**Task description:**
Reproduce, without alteration, every line of the data; exclude the images.
= = = = =
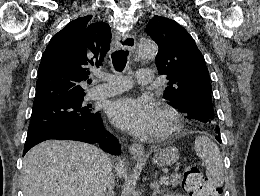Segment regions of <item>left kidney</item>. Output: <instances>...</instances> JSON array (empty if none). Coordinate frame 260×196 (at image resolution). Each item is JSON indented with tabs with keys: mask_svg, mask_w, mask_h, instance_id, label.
<instances>
[{
	"mask_svg": "<svg viewBox=\"0 0 260 196\" xmlns=\"http://www.w3.org/2000/svg\"><path fill=\"white\" fill-rule=\"evenodd\" d=\"M165 196H181V194H165Z\"/></svg>",
	"mask_w": 260,
	"mask_h": 196,
	"instance_id": "left-kidney-1",
	"label": "left kidney"
}]
</instances>
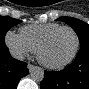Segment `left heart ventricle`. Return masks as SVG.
Returning a JSON list of instances; mask_svg holds the SVG:
<instances>
[{
  "mask_svg": "<svg viewBox=\"0 0 89 89\" xmlns=\"http://www.w3.org/2000/svg\"><path fill=\"white\" fill-rule=\"evenodd\" d=\"M75 43L74 34L69 30H62L44 47L42 57L49 63L62 62L72 54Z\"/></svg>",
  "mask_w": 89,
  "mask_h": 89,
  "instance_id": "b2bd125f",
  "label": "left heart ventricle"
}]
</instances>
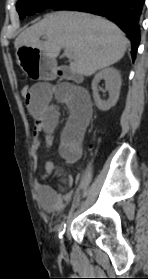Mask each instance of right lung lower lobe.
Here are the masks:
<instances>
[{
    "mask_svg": "<svg viewBox=\"0 0 148 279\" xmlns=\"http://www.w3.org/2000/svg\"><path fill=\"white\" fill-rule=\"evenodd\" d=\"M143 5L144 0H72L53 9L89 12L111 19L128 35L132 43V59L135 60Z\"/></svg>",
    "mask_w": 148,
    "mask_h": 279,
    "instance_id": "right-lung-lower-lobe-1",
    "label": "right lung lower lobe"
}]
</instances>
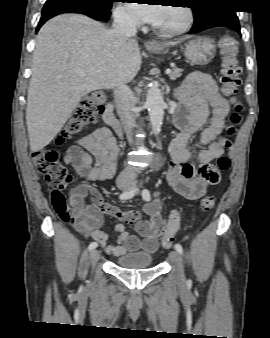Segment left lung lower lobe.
= = = = =
**Response to this task:**
Segment regions of <item>left kidney</item>. Output: <instances>...</instances> JSON array (empty if none). Coordinate frame 260×196 (at image resolution). Each item is JSON indented with tabs with keys: mask_svg, mask_w, mask_h, instance_id, label.
<instances>
[{
	"mask_svg": "<svg viewBox=\"0 0 260 196\" xmlns=\"http://www.w3.org/2000/svg\"><path fill=\"white\" fill-rule=\"evenodd\" d=\"M165 196H181V194H165Z\"/></svg>",
	"mask_w": 260,
	"mask_h": 196,
	"instance_id": "left-kidney-1",
	"label": "left kidney"
}]
</instances>
Segment `left heart ventricle`. Return masks as SVG.
Returning a JSON list of instances; mask_svg holds the SVG:
<instances>
[{
  "mask_svg": "<svg viewBox=\"0 0 89 89\" xmlns=\"http://www.w3.org/2000/svg\"><path fill=\"white\" fill-rule=\"evenodd\" d=\"M75 43L74 34L69 30H62L44 47L42 57L49 63L62 62L72 54Z\"/></svg>",
  "mask_w": 89,
  "mask_h": 89,
  "instance_id": "b2bd125f",
  "label": "left heart ventricle"
}]
</instances>
Mask each instance of right lung lower lobe.
Here are the masks:
<instances>
[{
    "mask_svg": "<svg viewBox=\"0 0 148 279\" xmlns=\"http://www.w3.org/2000/svg\"><path fill=\"white\" fill-rule=\"evenodd\" d=\"M143 5L144 0H72L53 9L89 12L111 19L128 35L132 43V59L135 60Z\"/></svg>",
    "mask_w": 148,
    "mask_h": 279,
    "instance_id": "right-lung-lower-lobe-1",
    "label": "right lung lower lobe"
}]
</instances>
Segment left lung lower lobe.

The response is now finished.